Speaking at a technology forum in Shenzhen today (15 November), Baidu CEO Robin Li stated that businesses could be wasting resources in develop large language models (LLMs) before any viable business cases are found.
Speaking on the behaviour of tech companies in China, Li stated that he had observed a trend for companies stockpiling AI related hardware and building huge data centres to house the training data needed for LLMs.
Chinese AI startup 01.AI has recently reported that it stockpiled over a year’s worth of Nvidia chips in anticipation of further US import sanctions on sensitive technology.
“A large language model itself is a basic foundation akin to an operating system, but ultimately developers need to rely on a limited number of large models to develop various native applications,” Li stated as reported by Reuters, “Therefore, constantly redeveloping foundational large models represents an enormous waste of social resources.”
Beatriz Valle, senior analyst at research company GlobalData, agreed with Li’s sentiments but stated that this waste of resources was not limited to China.
Whilst these problems may have been exacerbated by China’s specific demographic, economic and social conditions, Valle stated that countries around the world stand at a “critical juncture” of AI and LLM development. Mainstream uptake of LLMs by Western consumers, Valle points out, will lead to higher pressure on Western companies to create long-term viable solutions to monetise AI.

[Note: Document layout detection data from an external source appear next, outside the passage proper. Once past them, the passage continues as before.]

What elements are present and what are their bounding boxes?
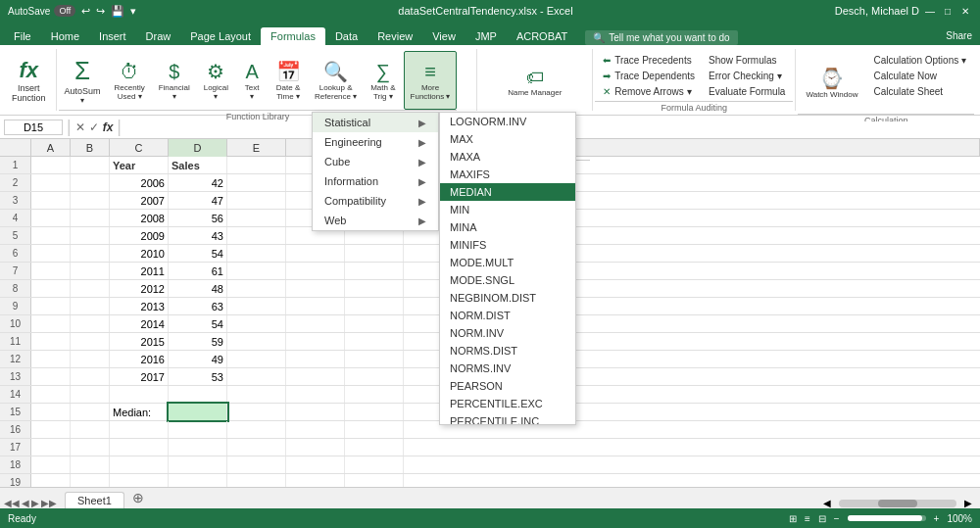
- zoom-slider[interactable]: [848, 515, 926, 521]
- save-icon[interactable]: 💾: [111, 5, 124, 18]
- col-header-e[interactable]: E: [227, 139, 286, 157]
- tab-acrobat[interactable]: ACROBAT: [507, 27, 577, 45]
- col-header-d[interactable]: D: [169, 139, 227, 157]
- formula-bar-divider2: |: [117, 117, 122, 137]
- close-btn[interactable]: ✕: [958, 4, 972, 18]
- minimize-btn[interactable]: —: [923, 4, 937, 18]
- logical-btn[interactable]: ⚙ Logical▾: [198, 51, 234, 110]
- tab-home[interactable]: Home: [41, 27, 89, 45]
- tab-file[interactable]: File: [4, 27, 41, 45]
- trace-precedents-btn[interactable]: ⬅ Trace Precedents: [597, 53, 701, 68]
- tab-data[interactable]: Data: [325, 27, 368, 45]
- text-btn[interactable]: A Text▾: [236, 51, 268, 110]
- calc-now-btn[interactable]: Calculate Now: [868, 69, 973, 83]
- tab-draw[interactable]: Draw: [136, 27, 181, 45]
- table-row: 12 2016 49: [0, 351, 980, 368]
- calc-now-label: Calculate Now: [874, 71, 937, 81]
- trace-dependents-btn[interactable]: ➡ Trace Dependents: [597, 69, 701, 83]
- maximize-btn[interactable]: □: [941, 4, 955, 18]
- tab-jmp[interactable]: JMP: [466, 27, 507, 45]
- horizontal-scrollbar[interactable]: [839, 500, 956, 507]
- col-header-rest: [404, 139, 980, 156]
- median-cell[interactable]: [169, 404, 227, 420]
- formula-divider: |: [67, 117, 72, 137]
- cell-f1[interactable]: [286, 157, 345, 173]
- cell-b1[interactable]: [71, 157, 110, 173]
- watch-window-btn[interactable]: ⌚ Watch Window: [800, 53, 863, 112]
- ribbon-tabs: File Home Insert Draw Page Layout Formul…: [0, 22, 980, 45]
- math-btn[interactable]: ∑ Math &Trig ▾: [365, 51, 401, 110]
- fx-formula-icon[interactable]: fx: [103, 120, 114, 134]
- confirm-icon[interactable]: ✓: [89, 120, 99, 134]
- page-break-view-btn[interactable]: ⊟: [818, 513, 826, 524]
- autosave-toggle[interactable]: Off: [54, 5, 75, 17]
- page-layout-view-btn[interactable]: ≡: [805, 513, 810, 524]
- col-header-c[interactable]: C: [110, 139, 169, 157]
- tab-view[interactable]: View: [422, 27, 466, 45]
- more-functions-btn[interactable]: ≡ MoreFunctions ▾: [404, 51, 458, 110]
- zoom-out-btn[interactable]: −: [834, 513, 840, 524]
- calc-options-btn[interactable]: Calculation Options ▾: [868, 53, 973, 68]
- zoom-in-btn[interactable]: +: [934, 513, 940, 524]
- scroll-left-btn[interactable]: ◀: [823, 498, 831, 508]
- scroll-right-btn[interactable]: ▶: [964, 498, 972, 508]
- table-row: 17: [0, 439, 980, 456]
- tab-insert[interactable]: Insert: [89, 27, 136, 45]
- col-header-a[interactable]: A: [31, 139, 71, 157]
- ribbon: fx InsertFunction Σ AutoSum ▾ ⏱ Recently…: [0, 45, 980, 116]
- share-btn[interactable]: Share: [938, 26, 980, 45]
- formula-input[interactable]: [125, 121, 976, 133]
- undo-icon[interactable]: ↩: [81, 5, 90, 18]
- sheet-tab-sheet1[interactable]: Sheet1: [65, 492, 124, 508]
- autosum-arrow: ▾: [80, 96, 84, 105]
- fx-icon: fx: [19, 58, 38, 83]
- recently-label: RecentlyUsed ▾: [115, 83, 145, 101]
- lookup-btn[interactable]: 🔍 Lookup &Reference ▾: [309, 51, 363, 110]
- cell-g1[interactable]: [345, 157, 404, 173]
- table-row: 5 2009 43: [0, 227, 980, 245]
- name-manager-btn[interactable]: 🏷 Name Manager: [481, 53, 588, 112]
- autosum-label: AutoSum: [65, 86, 101, 96]
- cell-d1[interactable]: Sales: [169, 157, 227, 173]
- col-header-g[interactable]: G: [345, 139, 404, 157]
- evaluate-formula-btn[interactable]: Evaluate Formula: [703, 84, 791, 99]
- title-bar: AutoSave Off ↩ ↪ 💾 ▾ dataSetCentralTende…: [0, 0, 980, 22]
- financial-btn[interactable]: $ Financial▾: [153, 51, 196, 110]
- trace-prec-icon: ⬅: [603, 55, 611, 66]
- table-row: 11 2015 59: [0, 333, 980, 351]
- normal-view-btn[interactable]: ⊞: [789, 513, 797, 524]
- tab-page-layout[interactable]: Page Layout: [180, 27, 261, 45]
- name-box[interactable]: [4, 120, 63, 135]
- sheet-next-btn[interactable]: ▶: [31, 498, 39, 508]
- title-bar-right: Desch, Michael D — □ ✕: [835, 4, 972, 18]
- recently-used-btn[interactable]: ⏱ RecentlyUsed ▾: [109, 51, 151, 110]
- sheet-prev-btn[interactable]: ◀◀: [4, 498, 20, 508]
- cancel-icon[interactable]: ✕: [75, 120, 85, 134]
- scrollbar-thumb[interactable]: [878, 500, 917, 507]
- error-checking-btn[interactable]: Error Checking ▾: [703, 69, 791, 83]
- add-sheet-btn[interactable]: ⊕: [124, 489, 152, 506]
- show-formulas-btn[interactable]: Show Formulas: [703, 53, 791, 68]
- search-box[interactable]: 🔍 Tell me what you want to do: [585, 30, 737, 45]
- ribbon-group-func-lib: Σ AutoSum ▾ ⏱ RecentlyUsed ▾ $ Financial…: [57, 49, 478, 111]
- tab-review[interactable]: Review: [368, 27, 422, 45]
- col-header-f[interactable]: F: [286, 139, 345, 157]
- autosum-btn[interactable]: Σ AutoSum ▾: [59, 51, 107, 110]
- datetime-btn[interactable]: 📅 Date &Time ▾: [270, 51, 307, 110]
- redo-icon[interactable]: ↪: [96, 5, 105, 18]
- calc-sheet-btn[interactable]: Calculate Sheet: [868, 84, 973, 99]
- remove-arrows-btn[interactable]: ✕ Remove Arrows ▾: [597, 84, 701, 99]
- user-name: Desch, Michael D: [835, 5, 919, 17]
- table-row: 3 2007 47: [0, 192, 980, 210]
- insert-function-btn[interactable]: fx InsertFunction: [6, 51, 52, 110]
- sheet-next2-btn[interactable]: ▶▶: [41, 498, 57, 508]
- cell-a1[interactable]: [31, 157, 71, 173]
- cell-e1[interactable]: [227, 157, 286, 173]
- cell-c1[interactable]: Year: [110, 157, 169, 173]
- eval-form-label: Evaluate Formula: [709, 86, 785, 97]
- col-header-b[interactable]: B: [71, 139, 110, 157]
- table-row: 10 2014 54: [0, 315, 980, 333]
- sheet-nav-arrows: ◀◀ ◀ ▶ ▶▶: [4, 498, 57, 508]
- tab-formulas[interactable]: Formulas: [261, 27, 325, 45]
- sheet-prev2-btn[interactable]: ◀: [22, 498, 29, 508]
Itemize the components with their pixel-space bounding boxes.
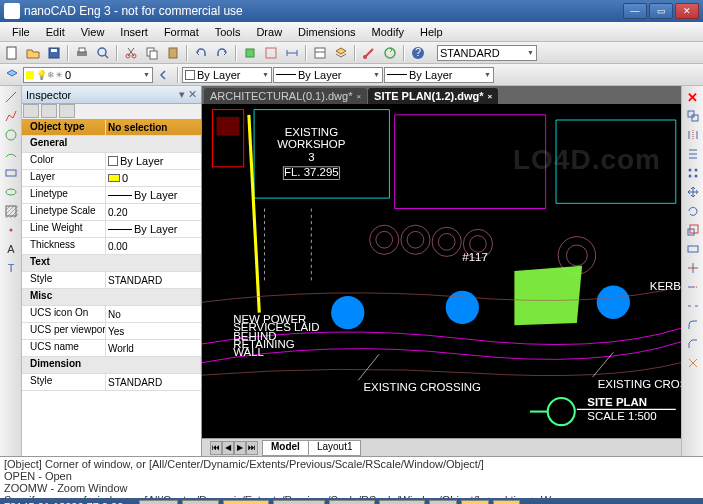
close-tab-icon[interactable]: ×	[356, 92, 361, 101]
rectangle-icon[interactable]	[2, 164, 20, 182]
status-lw[interactable]: LW	[429, 500, 457, 504]
point-icon[interactable]	[2, 221, 20, 239]
maximize-button[interactable]: ▭	[649, 3, 673, 19]
menu-draw[interactable]: Draw	[248, 24, 290, 40]
help-icon[interactable]: ?	[408, 44, 428, 62]
prop-layer[interactable]: 0	[106, 170, 201, 186]
menu-format[interactable]: Format	[156, 24, 207, 40]
fillet-icon[interactable]	[684, 316, 702, 334]
menu-edit[interactable]: Edit	[38, 24, 73, 40]
copy-icon[interactable]	[142, 44, 162, 62]
color-dropdown[interactable]: By Layer	[182, 67, 272, 83]
paste-icon[interactable]	[163, 44, 183, 62]
prop-textstyle[interactable]: STANDARD	[106, 272, 201, 288]
rotate-icon[interactable]	[684, 202, 702, 220]
chamfer-icon[interactable]	[684, 335, 702, 353]
regen-icon[interactable]	[380, 44, 400, 62]
menu-tools[interactable]: Tools	[207, 24, 249, 40]
close-tab-icon[interactable]: ×	[488, 92, 493, 101]
properties-icon[interactable]	[310, 44, 330, 62]
polyline-icon[interactable]	[2, 107, 20, 125]
menu-view[interactable]: View	[73, 24, 113, 40]
match-icon[interactable]	[359, 44, 379, 62]
line-icon[interactable]	[2, 88, 20, 106]
prop-linetype[interactable]: By Layer	[106, 187, 201, 203]
prop-lweight[interactable]: By Layer	[106, 221, 201, 237]
stretch-icon[interactable]	[684, 240, 702, 258]
redo-icon[interactable]	[212, 44, 232, 62]
section-general[interactable]: General	[22, 136, 201, 152]
arc-icon[interactable]	[2, 145, 20, 163]
status-sh[interactable]: SH	[493, 500, 520, 504]
open-icon[interactable]	[23, 44, 43, 62]
menu-dimensions[interactable]: Dimensions	[290, 24, 363, 40]
section-text[interactable]: Text	[22, 255, 201, 271]
doc-tab-architectural[interactable]: ARCHITECTURAL(0.1).dwg*×	[204, 88, 367, 104]
layer-dropdown[interactable]: 💡❄☀ 0	[23, 67, 153, 83]
layer-manager-icon[interactable]	[2, 66, 22, 84]
tab-first-icon[interactable]: ⏮	[210, 441, 222, 455]
tab-next-icon[interactable]: ▶	[234, 441, 246, 455]
linetype-dropdown[interactable]: By Layer	[273, 67, 383, 83]
drawing-viewport[interactable]: LO4D.com	[202, 104, 681, 438]
inspector-tab-1[interactable]	[23, 104, 39, 118]
menu-help[interactable]: Help	[412, 24, 451, 40]
mirror-icon[interactable]	[684, 126, 702, 144]
array-icon[interactable]	[684, 164, 702, 182]
cut-icon[interactable]	[121, 44, 141, 62]
menu-file[interactable]: File	[4, 24, 38, 40]
command-window[interactable]: [Object] Corner of window, or [All/Cente…	[0, 456, 703, 498]
mtext-icon[interactable]: T	[2, 259, 20, 277]
minimize-button[interactable]: —	[623, 3, 647, 19]
prop-ucsname[interactable]: World	[106, 340, 201, 356]
tab-layout1[interactable]: Layout1	[308, 440, 362, 456]
status-polar[interactable]: POLAR	[329, 500, 375, 504]
doc-tab-siteplan[interactable]: SITE PLAN(1.2).dwg*×	[368, 88, 498, 104]
new-icon[interactable]	[2, 44, 22, 62]
offset-icon[interactable]	[684, 145, 702, 163]
status-grid[interactable]: GRID	[182, 500, 219, 504]
save-icon[interactable]	[44, 44, 64, 62]
lineweight-dropdown[interactable]: By Layer	[384, 67, 494, 83]
preview-icon[interactable]	[93, 44, 113, 62]
status-otrack[interactable]: OTRACK	[273, 500, 326, 504]
menu-modify[interactable]: Modify	[364, 24, 412, 40]
print-icon[interactable]	[72, 44, 92, 62]
circle-icon[interactable]	[2, 126, 20, 144]
block-icon[interactable]	[240, 44, 260, 62]
break-icon[interactable]	[684, 297, 702, 315]
inspector-tab-3[interactable]	[59, 104, 75, 118]
hatch-icon[interactable]	[2, 202, 20, 220]
tab-last-icon[interactable]: ⏭	[246, 441, 258, 455]
refedit-icon[interactable]	[261, 44, 281, 62]
text-icon[interactable]: A	[2, 240, 20, 258]
section-dimension[interactable]: Dimension	[22, 357, 201, 373]
prop-thickness[interactable]: 0.00	[106, 238, 201, 254]
undo-icon[interactable]	[191, 44, 211, 62]
distance-icon[interactable]	[282, 44, 302, 62]
ellipse-icon[interactable]	[2, 183, 20, 201]
tab-prev-icon[interactable]: ◀	[222, 441, 234, 455]
tab-model[interactable]: Model	[262, 440, 309, 456]
close-button[interactable]: ✕	[675, 3, 699, 19]
explode-icon[interactable]	[684, 354, 702, 372]
status-snap[interactable]: SNAP	[139, 500, 178, 504]
trim-icon[interactable]	[684, 259, 702, 277]
copy-obj-icon[interactable]	[684, 107, 702, 125]
scale-icon[interactable]	[684, 221, 702, 239]
move-icon[interactable]	[684, 183, 702, 201]
layers-icon[interactable]	[331, 44, 351, 62]
prop-color[interactable]: By Layer	[106, 153, 201, 169]
prop-ucsvp[interactable]: Yes	[106, 323, 201, 339]
inspector-close-icon[interactable]: ▾ ✕	[179, 88, 197, 101]
status-osnap[interactable]: OSNAP	[223, 500, 269, 504]
inspector-tab-2[interactable]	[41, 104, 57, 118]
status-sw[interactable]: SW	[461, 500, 490, 504]
prop-dimstyle[interactable]: STANDARD	[106, 374, 201, 390]
section-misc[interactable]: Misc	[22, 289, 201, 305]
prop-ltscale[interactable]: 0.20	[106, 204, 201, 220]
prop-ucsicon[interactable]: No	[106, 306, 201, 322]
erase-icon[interactable]: ✕	[684, 88, 702, 106]
layer-prev-icon[interactable]	[154, 66, 174, 84]
textstyle-dropdown[interactable]: STANDARD	[437, 45, 537, 61]
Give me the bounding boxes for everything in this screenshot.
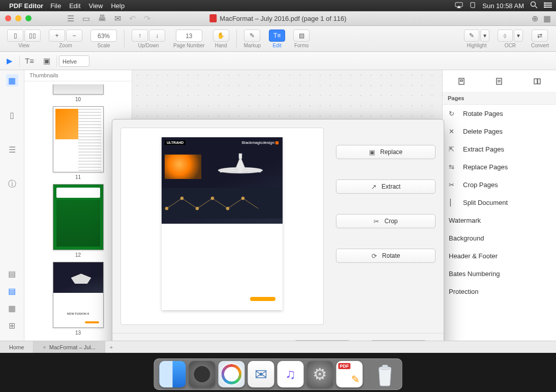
- svg-point-23: [211, 197, 214, 200]
- delete-pages-item[interactable]: ✕Delete Pages: [443, 123, 556, 140]
- image-tool[interactable]: ▣: [39, 54, 54, 68]
- close-tab-icon[interactable]: ×: [43, 344, 46, 350]
- zoom-out-button[interactable]: −: [66, 29, 82, 42]
- minimize-window[interactable]: [15, 15, 21, 21]
- ocr-more-button[interactable]: ▾: [514, 29, 523, 42]
- rail-icon-c[interactable]: ▦: [6, 302, 18, 314]
- clock[interactable]: Sun 10:58 AM: [482, 2, 524, 10]
- text-edit-tool[interactable]: T≡: [22, 54, 37, 68]
- ocr-button[interactable]: ⎀: [498, 29, 513, 42]
- thumbnail-item[interactable]: NEW FUSION 8 13: [53, 262, 104, 336]
- menu-file[interactable]: File: [50, 2, 61, 10]
- thumbnail-item[interactable]: 10: [53, 84, 104, 102]
- launchpad-icon[interactable]: [189, 361, 215, 387]
- rotate-pages-item[interactable]: ↻Rotate Pages: [443, 105, 556, 123]
- zoom-window[interactable]: [25, 15, 32, 21]
- format-bar: ▶ T≡ ▣ Helve: [0, 52, 556, 70]
- info-tab-icon[interactable]: ⓘ: [6, 178, 18, 190]
- delete-pages-icon: ✕: [449, 128, 458, 135]
- markup-label: Markup: [244, 43, 261, 48]
- replace-pages-item[interactable]: ⇆Replace Pages: [443, 158, 556, 176]
- zoom-value[interactable]: 63%: [90, 29, 117, 42]
- menu-icon[interactable]: [544, 2, 552, 10]
- svg-rect-11: [460, 80, 462, 81]
- pages-icon[interactable]: ▭: [82, 14, 90, 23]
- ok-button[interactable]: OK: [370, 340, 426, 341]
- view-single-button[interactable]: ▯: [7, 29, 23, 42]
- page-up-button[interactable]: ↑: [132, 29, 148, 42]
- ocr-label: OCR: [505, 43, 516, 48]
- markup-tool-button[interactable]: ✎: [244, 29, 260, 42]
- safari-icon[interactable]: [219, 361, 245, 387]
- finder-icon[interactable]: [160, 361, 186, 387]
- menu-view[interactable]: View: [89, 2, 103, 10]
- highlight-button[interactable]: ✎: [464, 29, 479, 42]
- thumbnail-item[interactable]: 11: [53, 106, 104, 180]
- close-window[interactable]: [5, 15, 11, 21]
- extract-pages-item[interactable]: ⇱Extract Pages: [443, 140, 556, 158]
- add-tab-button[interactable]: +: [105, 341, 117, 353]
- zoom-label: Zoom: [59, 43, 72, 48]
- convert-label: Convert: [531, 43, 549, 48]
- thumbnail-label: 10: [75, 97, 81, 102]
- extract-button[interactable]: ↗Extract: [336, 179, 436, 194]
- header-footer-item[interactable]: Header & Footer: [443, 247, 556, 265]
- fullscreen-icon[interactable]: ⊕: [532, 14, 538, 23]
- view-double-button[interactable]: ▯▯: [24, 29, 41, 42]
- pages-tab-icon[interactable]: [454, 74, 469, 88]
- pdf-editor-icon[interactable]: [336, 361, 363, 387]
- right-panel: Pages ↻Rotate Pages ✕Delete Pages ⇱Extra…: [442, 70, 556, 341]
- print-icon[interactable]: 🖶: [98, 14, 106, 23]
- home-tab[interactable]: Home: [0, 341, 34, 353]
- highlight-more-button[interactable]: ▾: [480, 29, 489, 42]
- mail-icon[interactable]: ✉: [114, 14, 121, 23]
- convert-button[interactable]: ⇄: [532, 29, 548, 42]
- rail-icon-d[interactable]: ⊞: [6, 319, 18, 331]
- page-number-label: Page Number: [173, 43, 205, 48]
- forms-button[interactable]: ▤: [293, 29, 310, 42]
- panel-icon[interactable]: ▦: [543, 14, 551, 23]
- crop-icon: ✂: [374, 218, 379, 225]
- sidebar-toggle-icon[interactable]: ☰: [67, 14, 74, 23]
- doc-tab-icon[interactable]: [492, 74, 506, 88]
- redo-icon[interactable]: ↷: [144, 14, 150, 23]
- spotlight-icon[interactable]: [530, 1, 538, 10]
- rail-icon-a[interactable]: ▤: [6, 267, 18, 280]
- bates-numbering-item[interactable]: Bates Numbering: [443, 265, 556, 283]
- airplay-icon[interactable]: [455, 2, 463, 10]
- rail-icon-b[interactable]: ▤: [6, 285, 18, 297]
- page-number-input[interactable]: 13: [176, 29, 202, 42]
- crop-pages-item[interactable]: ✂Crop Pages: [443, 176, 556, 194]
- page-down-button[interactable]: ↓: [149, 29, 165, 42]
- svg-rect-15: [534, 79, 537, 84]
- undo-icon[interactable]: ↶: [129, 14, 136, 23]
- menu-help[interactable]: Help: [111, 2, 125, 10]
- mail-app-icon[interactable]: [248, 361, 274, 387]
- itunes-icon[interactable]: [277, 361, 304, 387]
- file-tab[interactable]: ×MacFormat – Jul...: [34, 341, 105, 353]
- background-item[interactable]: Background: [443, 229, 556, 247]
- script-icon[interactable]: [469, 2, 476, 10]
- trash-icon[interactable]: [374, 361, 397, 387]
- select-tool[interactable]: ▶: [2, 54, 17, 68]
- layout-tab-icon[interactable]: [530, 74, 544, 88]
- split-document-item[interactable]: ⎮Split Document: [443, 194, 556, 212]
- app-name[interactable]: PDF Editor: [9, 2, 43, 10]
- watermark-item[interactable]: Watermark: [443, 212, 556, 229]
- rotate-icon: ⟳: [372, 252, 377, 260]
- protection-item[interactable]: Protection: [443, 283, 556, 300]
- rotate-button[interactable]: ⟳Rotate: [336, 249, 436, 263]
- thumbnail-item[interactable]: 12: [53, 184, 104, 258]
- outline-tab-icon[interactable]: ☰: [6, 143, 18, 156]
- crop-button[interactable]: ✂Crop: [336, 214, 436, 228]
- edit-mode-button[interactable]: T≡: [269, 29, 285, 42]
- replace-button[interactable]: ▣Replace: [336, 145, 436, 159]
- bookmarks-tab-icon[interactable]: ▯: [6, 109, 18, 121]
- thumbnails-tab-icon[interactable]: ▦: [6, 74, 18, 86]
- hand-tool-button[interactable]: ✋: [213, 29, 229, 42]
- font-select[interactable]: Helve: [59, 55, 89, 67]
- menu-edit[interactable]: Edit: [69, 2, 80, 10]
- zoom-in-button[interactable]: +: [49, 29, 65, 42]
- cancel-button[interactable]: Cancel: [294, 340, 350, 341]
- system-preferences-icon[interactable]: [307, 361, 333, 387]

Whilst many companies race to create their own generative AI chatbots, Valle believes that in the long-term only a handful of LLMs will become the industry standard.
“Smaller custom models, with fewer parameters and trained on proprietary enterprise data, will be the norm, rather than black-box style large language models,” she concluded.
Nathan Selby, client portfolio director at marketing services company Active Profile, stated that businesses were in a race to at least be seen as AI-focused without long-term considerations. Too often, he stated, these plans are not considering the potential repercussions of their AI projects. The cost of maintaining an LLM is often ignored for the face value of being seen as forward-thinking.
“Our strategic advice [to businesses looking to harness AI] would be to think really long and hard at the ‘why’ in ‘why are we doing this’?” he said.
GenAI is currently seeing an uptake in almost every sector since the public release of OpenAI’s ChatGPT last November.
In a 2023 Q3 GlobalData survey measuring the rate of technological disruption, AI was by far considered the most disruptive technology by respondents across sectors. Around 76% of participants stated that AI posed either significant or slight disruption to their industry, and a further 15% anticipated that it would soon disrupt their industry in the next 12 months.
GlobalData graduate analyst, Emma Christy, says of this disruption: “By 2024 every company will need to be an AI company, particularly as AI becomes more powerful and accurate.”
In Christy’s opinion, businesses should focus on finding viable use cases for AI before investing, but this does not necessarily mean that turning to AI would be a waste of resources.
By as early as the next two years, she estimates that apparent use cases for AI will become progress and that AI will be a business necessity for companies wishing to have a competitive edge.
By 2030, GlobalData estimates the total global market of AI to be worth over $900bn.